El trabajo en casa le está gustando a la burguesía; ya no es solo un tema de pandemia, pues es una realidad que gran parte de la economía se ha reactivado, pero la intención es mantener a una buena parte de los trabajadores, enjaulados en sus casas, produciendo sin límite de tiempo, divididos como si fueran seres por fuera de una clase social y por ende débiles ante el patrón y el Estado capitalista, sometidos al embrutecimiento que trae consigo la menospreciada labor doméstica que se entremezcla de manera abigarrada con la producción de la fábrica, empresa o taller.
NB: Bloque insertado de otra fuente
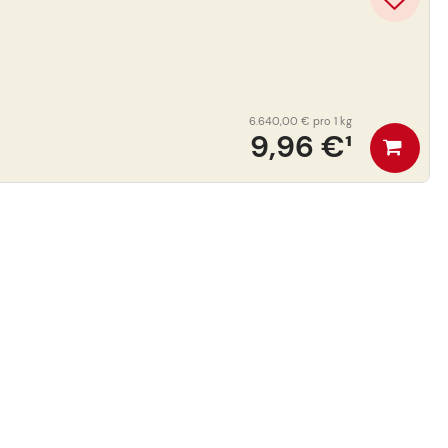
6.640,00 €
pro 1 kg
9,96 €
¹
El trabajo en casa lo están imponiendo en muchas partes, y la promulgación de una legislación especial, no es como ellos quieren mostrarla, en beneficio de los trabajadores; sino una perversa e interesada intención de volverla parte natural de las formas de explotación y opresión capitalistas.

Del Estado burgués y toda su podrida burocracia, nada bueno pueden ni deben esperar los trabajadores.